In the 1956 Dominant re-release, Randolph Scott was given top billing with Humphrey Bogart as co-star. The names of Errol Flynn and Miriam Hopkins were demoted beneath the title.
When the film premiered in Virginia City, NV in 1940, the townspeople were charged an exorbitant admission fee (for those days) of $1.10 per customer (equivalent to about $23 in 2022). This was owing to the fact that Errol Flynn, Miriam Hopkins, and others from the cast had been scheduled to make a personal appearance on stage after the film's showing. However, when Flynn and the others failed to appear, enraged audience members stormed out of the theater and took the Warner Brothers entourage (including five busloads of studio personnel) hostage, demanding they get their money back. Eventually the theater's manager agreed to make up the difference by refunding the audience 70 cents apiece, thus reducing admission to its usual 40-cent fee (about $8.50 in 2022).
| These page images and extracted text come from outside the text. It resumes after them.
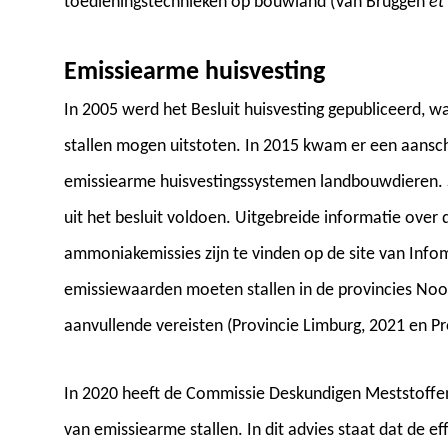
toedieningstechnieken op bouwland (Van Bruggen
et 
Emissiearme huisvesting
In 2005 werd het Besluit huisvesting gepubliceerd,
stallen mogen uitstoten. In 2015 kwam er een aansch
emissiearme huisvestingssystemen landbouwdieren. S
uit het besluit voldoen. Uitgebreide informatie over 
ammoniakemissies zijn te vinden op de site van Infomi
emissiewaarden moeten stallen in de provincies No
aanvullende vereisten (Provincie Limburg, 2021 en P
In 2020 heeft de Commissie Deskundigen Meststoffen
van emissiearme stallen. In dit advies staat dat de e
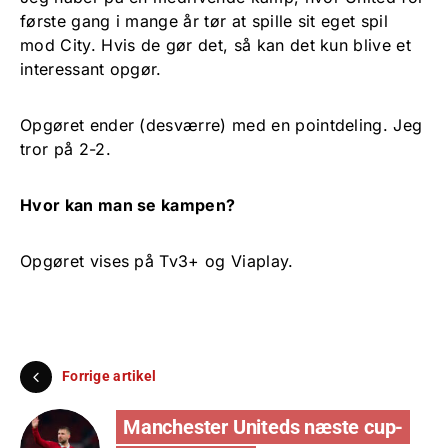
første gang i mange år tør at spille sit eget spil
mod City. Hvis de gør det, så kan det kun blive et
interessant opgør.
Opgøret ender (desværre) med en pointdeling. Jeg
tror på 2-2.
Hvor kan man se kampen?
Opgøret vises på Tv3+ og Viaplay.
Forrige artikel
Manchester Uniteds næste cup-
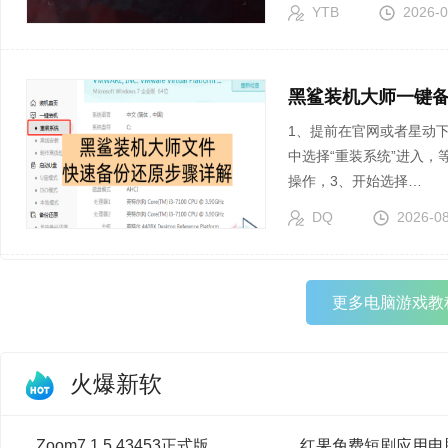
YTB
2026-0
黑鲨装机大师一键
1、提前在官网或者星动
中选择“重装系统”进入，
操作，3、开始选择…
DQ
2026-0
更多电脑游戏教
火爆新软
Zoom7.1.5.43453正式版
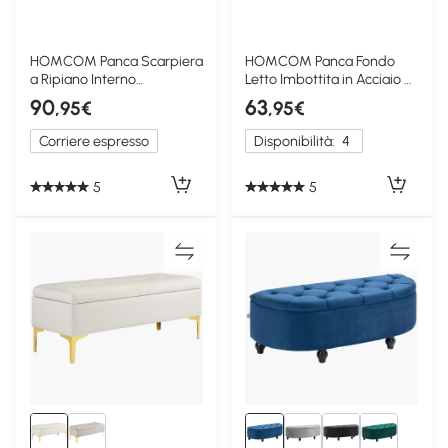
HOMCOM Panca Scarpiera
HOMCOM Panca Fondo
a Ripiano Interno
Letto Imbottita in Acciaio e
Regolabile Bianco Grigio
Poliestere Grigia
90
63
,95€
,95€
Corriere espresso
Disponibilità:
4
5
5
The name of the villain John Murrell was taken from the leader of a bandit gang that operated along the Mississippi River in the 1820s-40s. Murrell was a small time outlaw who attained legendary status due to a sensationalized account of his life and crimes published by Virgil Stewart. The largely fictional pamphlet even influenced Mark Twain, who considered Murrell to be as large a figure as Jesse James, and wrote of Injun Joe discovering Murrell's lost treasure in The Adventures of Tom Sawyer. The real life Murrell never traveled west of Arkansas, where various geographical features are named for him. He died of tuberculosis in 1844 - 19 years before this movie takes place. Oddly, in the film, Humphrey Bogart played John Murrell with an on-again, off-again Mexican accent. It is not at all in evidence when Murrell first appears in the stagecoach scene, but seems to grow more pronounced as the film goes on.